Page images and extracted text:
*****

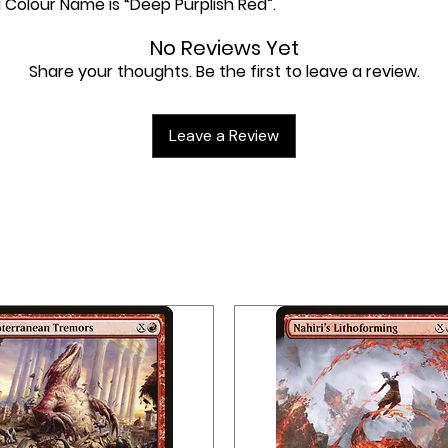
l Colour Name is “Deep Purplish Red”.
No Reviews Yet
Share your thoughts. Be the first to leave a review.
Leave a Review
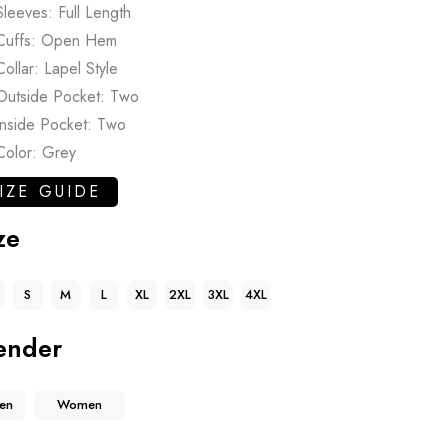
Sleeves: Full Length
Cuffs: Open Hem
Collar: Lapel Style
Outside Pocket: Two
Inside Pocket: Two
Color: Grey
IZE GUIDE
ze
S
M
L
XL
2XL
3XL
4XL
ender
en
Women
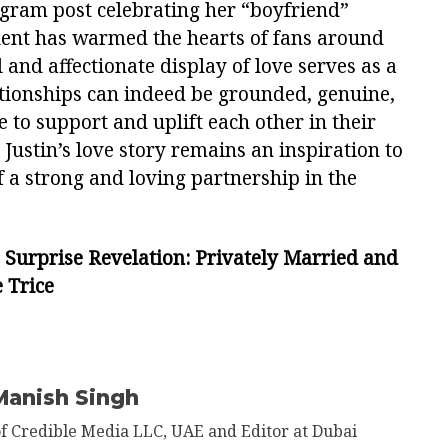
tagram post celebrating her “boyfriend”
alent has warmed the hearts of fans around
 and affectionate display of love serves as a
tionships can indeed be grounded, genuine,
 to support and uplift each other in their
 Justin’s love story remains an inspiration to
 a strong and loving partnership in the
s Surprise Revelation: Privately Married and
 Trice
Manish Singh
of Credible Media LLC, UAE and Editor at Dubai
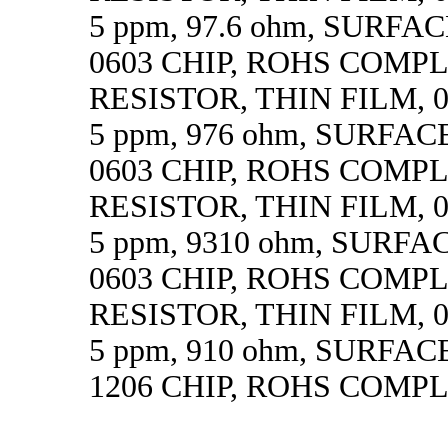
5 ppm, 97.6 ohm, SURF
0603 CHIP, ROHS COMP
RESISTOR, THIN FILM, 0.
5 ppm, 976 ohm, SURFA
0603 CHIP, ROHS COMP
RESISTOR, THIN FILM, 0.
5 ppm, 9310 ohm, SURF
0603 CHIP, ROHS COMP
RESISTOR, THIN FILM, 0.
5 ppm, 910 ohm, SURFA
1206 CHIP, ROHS COMP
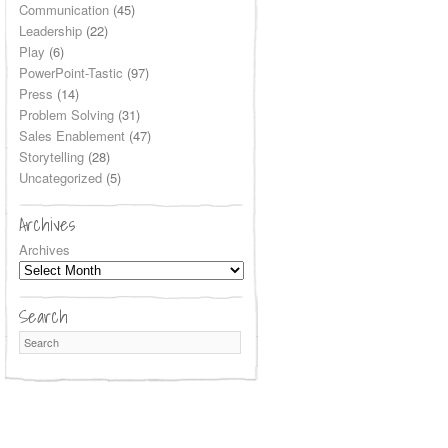
Communication
(45)
Leadership
(22)
Play
(6)
PowerPoint-Tastic
(97)
Press
(14)
Problem Solving
(31)
Sales Enablement
(47)
Storytelling
(28)
Uncategorized
(5)
Archives
Archives
Search
Search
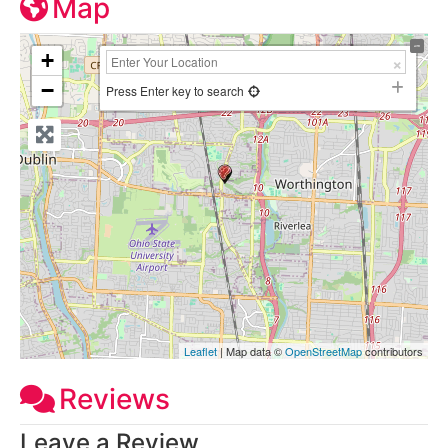
Map
+
−
Press Enter key to search
Leaflet
| Map data ©
OpenStreetMap
contributors
Reviews
Leave a Review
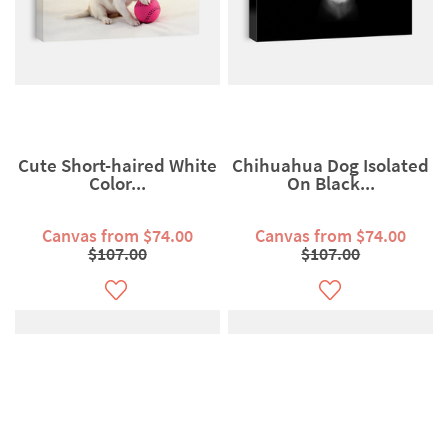
Cute Short-haired White
Chihuahua Dog Isolated
Color...
On Black...
Canvas from $74.00
Canvas from $74.00
$107.00
$107.00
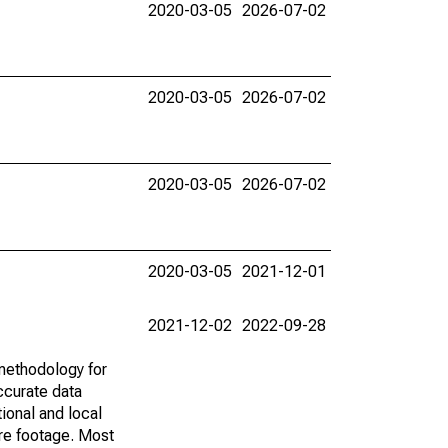
2020-03-05
2026-07-02
2020-03-05
2026-07-02
2020-03-05
2026-07-02
2020-03-05
2021-12-01
2021-12-02
2022-09-28
methodology for
ccurate data
ional and local
are footage. Most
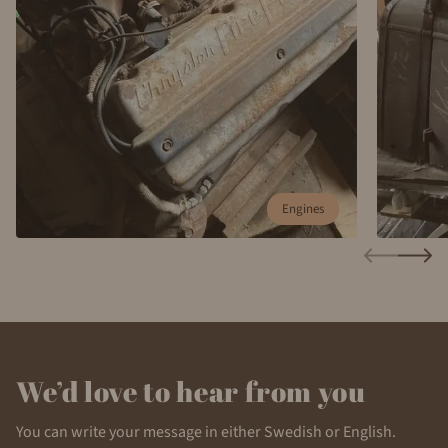
Engines
We’d love to hear from you
You can write your message in either Swedish or English.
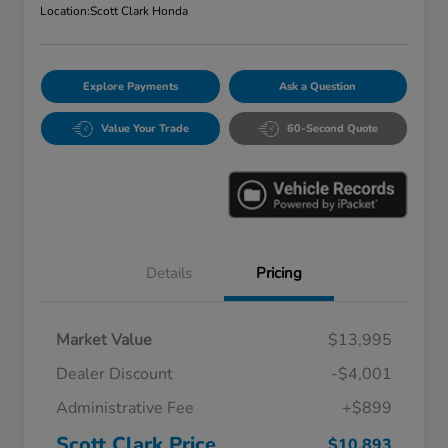
Location:
Scott Clark Honda
Explore Payments
Ask a Question
Value Your Trade
60-Second Quote
Details
Pricing
Market Value
$13,995
Dealer Discount
-$4,001
Administrative Fee
+$899
Scott Clark Price
$10,893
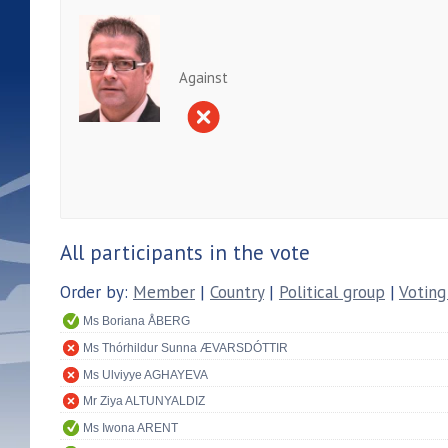
Against
All participants in the vote
Order by:
Member
|
Country
|
Political group
|
Voting
Ms Boriana ÅBERG
Ms Thórhildur Sunna ÆVARSDÓTTIR
Ms Ulviyye AGHAYEVA
Mr Ziya ALTUNYALDIZ
Ms Iwona ARENT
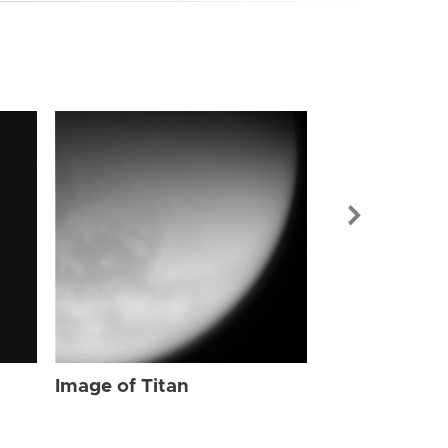
Image of Tit
Image of Titan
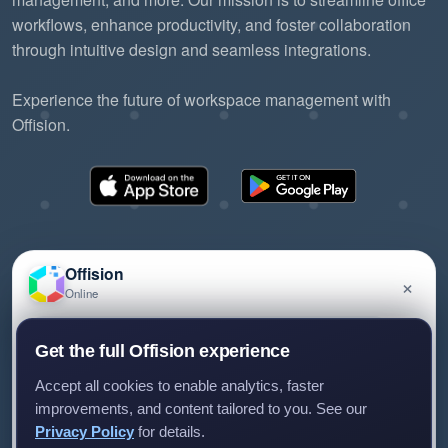
workflows, enhance productivity, and foster collaboration
through intuitive design and seamless integrations.
Experience the future of workspace management with
Offision.
Offision
×
Online
©2026 ONES Software Ltd. All rights reserved.
Privacy policy
Terms of service
EULA
Have a question about Offision? Leave a message
Get the full Offision experience
and we'll get back to you.
Accept all cookies to enable analytics, faster
improvements, and content tailored to you. See our
Privacy Policy
for details.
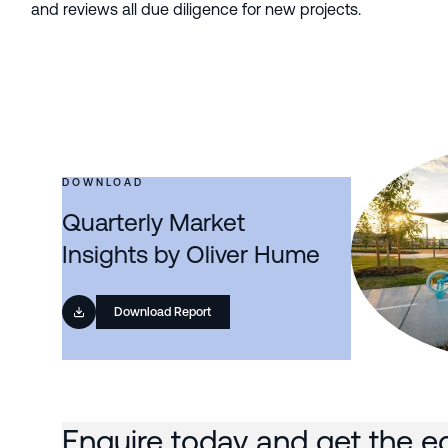
and reviews all due diligence for new projects.
DOWNLOAD
Quarterly Market
Insights by Oliver Hume
Download Report
Enquire today and get the e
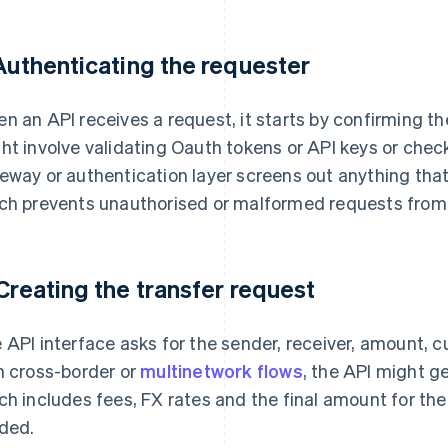
 Authenticating the requester
n an API receives a request, it starts by confirming the
ht involve validating Oauth tokens or API keys or chec
eway or authentication layer screens out anything that
ch prevents unauthorised or malformed requests from
 Creating the transfer request
 API interface asks for the sender, receiver, amount, 
h cross-border or
multinetwork flows
, the API might g
ch includes fees, FX rates and the final amount for the 
ded.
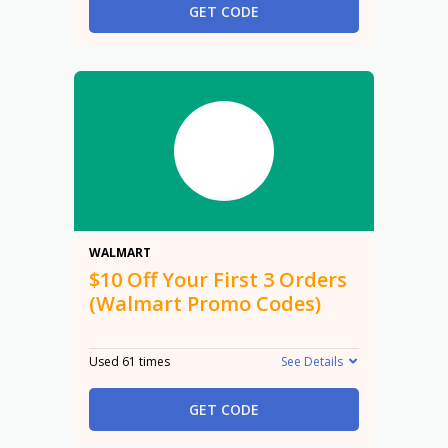
GET CODE
$10
WALMART
$10 Off Your First 3 Orders
(Walmart Promo Codes)
Used 61 times
See Details
GET CODE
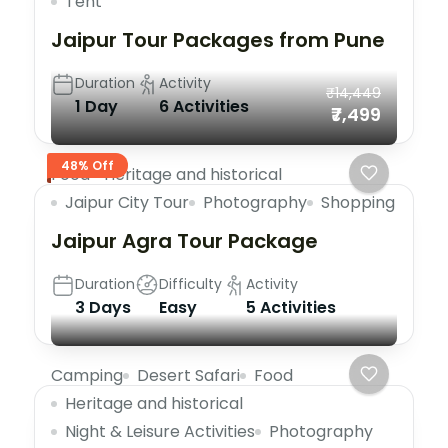
Tent
Jaipur Tour Packages from Pune
Duration
Activity
₹14,449
1 Day
6 Activities
₹7,499
48% Off
Food
Heritage and historical
Jaipur City Tour
Photography
Shopping
Jaipur Agra Tour Package
Duration
Difficulty
Activity
3 Days
Easy
5 Activities
Camping
Desert Safari
Food
Heritage and historical
Night & Leisure Activities
Photography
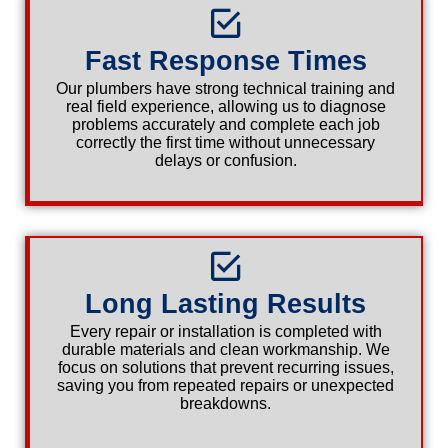
Fast Response Times
Our plumbers have strong technical training and
real field experience, allowing us to diagnose
problems accurately and complete each job
correctly the first time without unnecessary
delays or confusion.
Long Lasting Results
Every repair or installation is completed with
durable materials and clean workmanship. We
focus on solutions that prevent recurring issues,
saving you from repeated repairs or unexpected
breakdowns.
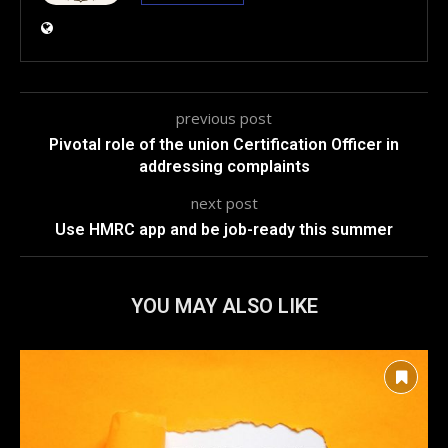
previous post
Pivotal role of the union Certification Officer in
addressing complaints
next post
Use HMRC app and be job-ready this summer
YOU MAY ALSO LIKE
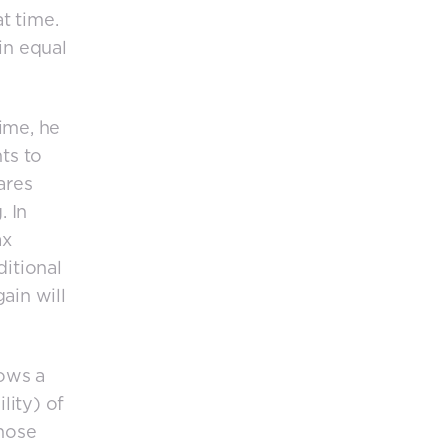
at time.
ain equal
time, he
ts to
ares
. In
ax
ditional
ain will
lows a
lity) of
those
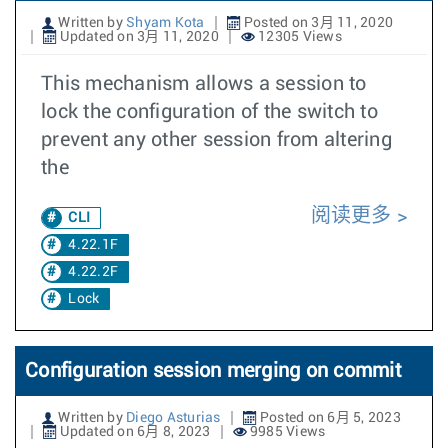
Written by
Shyam Kota
Posted on 3月 11, 2020
Updated on 3月 11, 2020
12305 Views
This mechanism allows a session to
lock the configuration of the switch to
prevent any other session from altering
the
阅读更多
CLI
4.22.1F
4.22.2F
Lock
Configuration session merging on commit
Written by
Diego Asturias
Posted on 6月 5, 2023
Updated on 6月 8, 2023
9985 Views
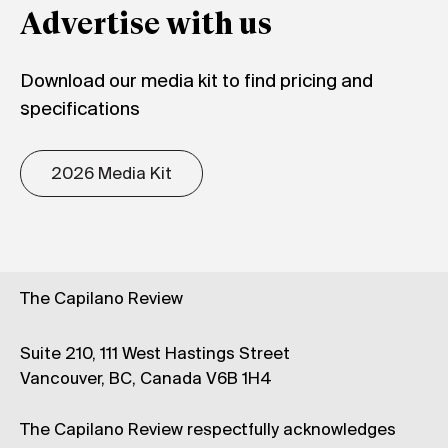
Advertise with us
Download our media kit to find pricing and
specifications
2026 Media Kit
The Capilano Review
Suite 210, 111 West Hastings Street
Vancouver, BC, Canada V6B 1H4
The Capilano Review respectfully acknowledges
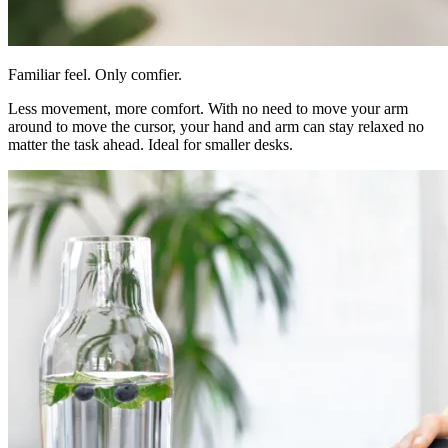
Familiar feel. Only comfier.
Less movement, more comfort. With no need to move your arm
around to move the cursor, your hand and arm can stay relaxed no
matter the task ahead. Ideal for smaller desks.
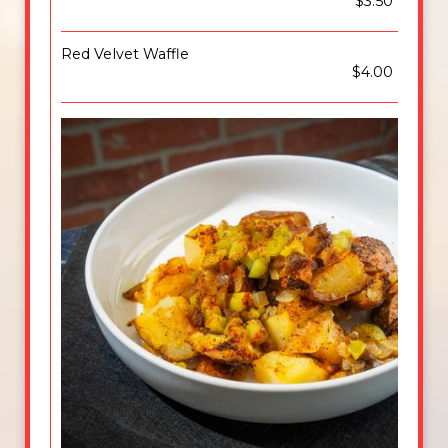
$3.50
Red Velvet Waffle
$4.00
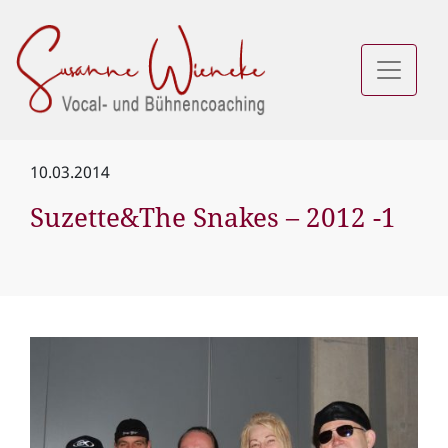
10.03.2014
Suzette&The Snakes – 2012 -1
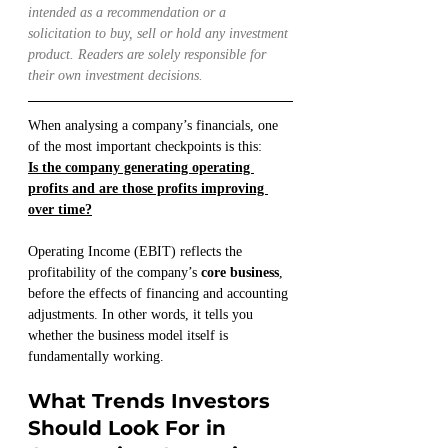
intended as a recommendation or a 
solicitation to buy, sell or hold any investment 
product. Readers are solely responsible for 
their own investment decisions.
When analysing a company’s financials, one 
of the most important checkpoints is this:
Is the company generating operating 
profits and are those profits improving 
over time?
Operating Income (EBIT) reflects the 
profitability of the company’s 
core business
, 
before the effects of financing and accounting 
adjustments. In other words, it tells you 
whether the business model itself is 
fundamentally working.
What Trends Investors 
Should Look For in 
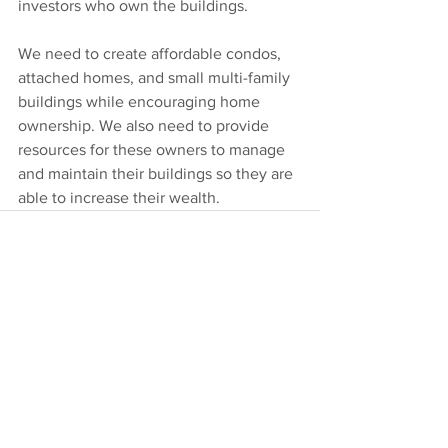
investors who own the buildings.
We need to create affordable condos, 
attached homes, and small multi-family 
buildings while encouraging home 
ownership. We also need to provide 
resources for these owners to manage 
and maintain their buildings so they are 
able to increase their wealth.
Comments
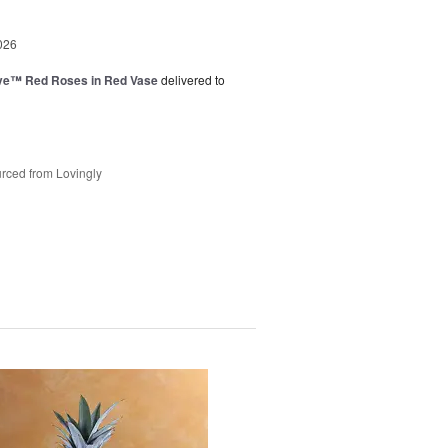
026
ve™ Red Roses in Red Vase
delivered to
rced from Lovingly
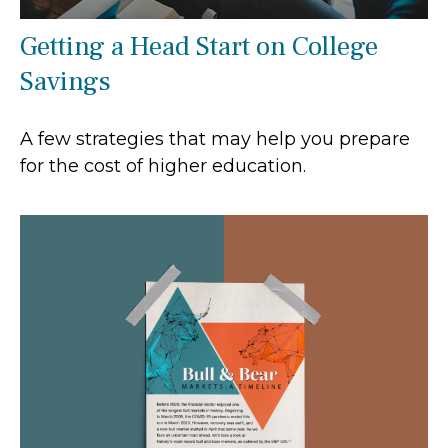
Getting a Head Start on College
Savings
A few strategies that may help you prepare
for the cost of higher education.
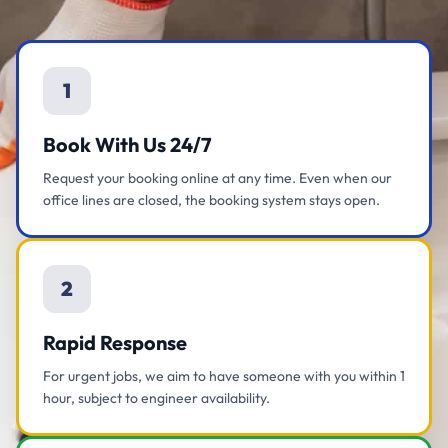
1
Book With Us 24/7
Request your booking online at any time. Even when our
office lines are closed, the booking system stays open.
2
Rapid Response
For urgent jobs, we aim to have someone with you within 1
hour, subject to engineer availability.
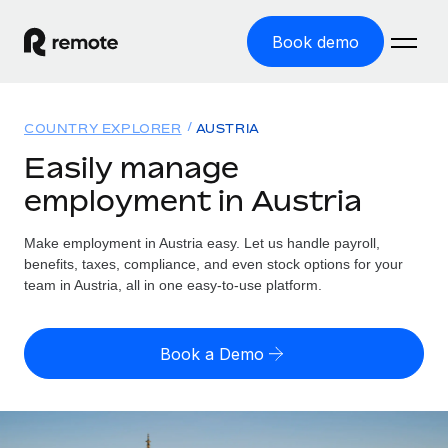
Book demo
Home
COUNTRY EXPLORER
AUSTRIA
Products
Easily manage
employment in Austria
Solutions
GLOBAL EMPLOYMENT
Global Payroll
Make employment in Austria easy. Let us handle payroll,
Resources
GLOBAL COVERAGE
Run compliant payroll easily
benefits, taxes, compliance, and even stock options for your
Country Explorer
team in Austria, all in one easy-to-use platform.
Pricing
TOOLS & CALCULATORS
Employer of Record
Find global employment support by country
Expand globally with zero entity cost
Misclassification risk calculator
US State Explorer
Book a Demo
Check employee misclassification risk by country
Contractor of Record
Simplify hiring across all US states
English (United States)
Compliantly engage contractors worldwide
Employee cost calculator
Compare Remote
Calculate total employee costs in any country
Contractor Management
English
See how we stack up against others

*****

- AIM OF THE TASK: Copy word for word each line of the data above, from the first through the one containing "tionships can indeed", and include no pictures.

- ANSWER FOR THIS EXERCISE:
l Colour Name is “Deep Purplish Red”.
No Reviews Yet
Share your thoughts. Be the first to leave a review.
Leave a Review
Sleeves: Full Length
Cuffs: Open Hem
Collar: Lapel Style
Outside Pocket: Two
Inside Pocket: Two
Color: Grey
IZE GUIDE
ze
S
M
L
XL
2XL
3XL
4XL
ender
en
Women
tagram post celebrating her “boyfriend”
alent has warmed the hearts of fans around
 and affectionate display of love serves as a
tionships can indeed be grounded, genuine,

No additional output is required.